Yeah, you're basically describing QS. It's freaking fantastic. I  
highly, highly suggest you, and any other mac users, try it out.

> Chat, in the sense of IRC and IM, is a special case of a "live
> interactions + log" where most of the messages are status queries and
> responses between people. It is going to be hugely beneficial to keep
> in mind the more abstract representation of this type interaction when
> thinking about formats for representing Chat. Even at the level of IRC
> and IM, we need a microformats structure for chat that recognizes chat
> as something larger than chat...as a sequence of discrete messages, or
> as "packets of conversation". And each packet can have value in
> contexts *outside* of the specific conversation of which it is a part.

I kind of agree? This point is a bit nebulous.

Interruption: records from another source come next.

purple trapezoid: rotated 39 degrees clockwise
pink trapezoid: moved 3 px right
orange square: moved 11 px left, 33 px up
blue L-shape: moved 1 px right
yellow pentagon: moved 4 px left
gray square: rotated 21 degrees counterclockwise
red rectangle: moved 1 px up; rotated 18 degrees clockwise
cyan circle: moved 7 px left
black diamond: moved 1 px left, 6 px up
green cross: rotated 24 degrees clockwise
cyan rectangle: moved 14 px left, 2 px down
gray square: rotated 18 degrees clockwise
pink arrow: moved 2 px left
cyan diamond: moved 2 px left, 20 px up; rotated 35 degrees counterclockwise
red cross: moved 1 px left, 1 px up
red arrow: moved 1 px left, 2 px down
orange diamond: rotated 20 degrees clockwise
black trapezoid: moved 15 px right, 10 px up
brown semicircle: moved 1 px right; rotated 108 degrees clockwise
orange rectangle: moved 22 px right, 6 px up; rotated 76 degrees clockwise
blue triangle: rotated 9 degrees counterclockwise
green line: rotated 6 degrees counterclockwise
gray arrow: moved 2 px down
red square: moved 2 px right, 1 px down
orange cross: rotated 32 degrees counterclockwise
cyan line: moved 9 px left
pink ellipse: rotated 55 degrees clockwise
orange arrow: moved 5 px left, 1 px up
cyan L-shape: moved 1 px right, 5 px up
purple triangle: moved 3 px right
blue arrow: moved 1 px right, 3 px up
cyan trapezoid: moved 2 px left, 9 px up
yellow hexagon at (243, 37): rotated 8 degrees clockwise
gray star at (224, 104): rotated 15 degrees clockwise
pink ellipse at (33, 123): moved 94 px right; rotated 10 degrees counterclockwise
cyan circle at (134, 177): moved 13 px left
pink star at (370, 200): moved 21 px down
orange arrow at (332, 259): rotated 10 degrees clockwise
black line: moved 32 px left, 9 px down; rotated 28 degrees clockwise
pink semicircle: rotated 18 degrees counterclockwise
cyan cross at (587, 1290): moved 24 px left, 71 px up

> For example, why the do I need to leave my chat window to open my
> calendar to note an appointment? Or, why does not appropriate
> modification to a document my colleague IM's me show up as a note I
> can accept inside my Word document?  I would love -- just love -- if
> my chat tools, like Adium, allowed me to chat with myself ...
> including my future and past selves ... as easily it does other
> people. Give me the chat interface where I can type to myself and tag
> it to find it later. (Yes, I know a few apps of the endless journal
> variety are exploring this. That is precisely my point.)

http://www.apple.com/macosx/leopard/mail.html

The new notes feature there actually has a public API any app on the  
OS can access. We plan to use that in Adium in some way :)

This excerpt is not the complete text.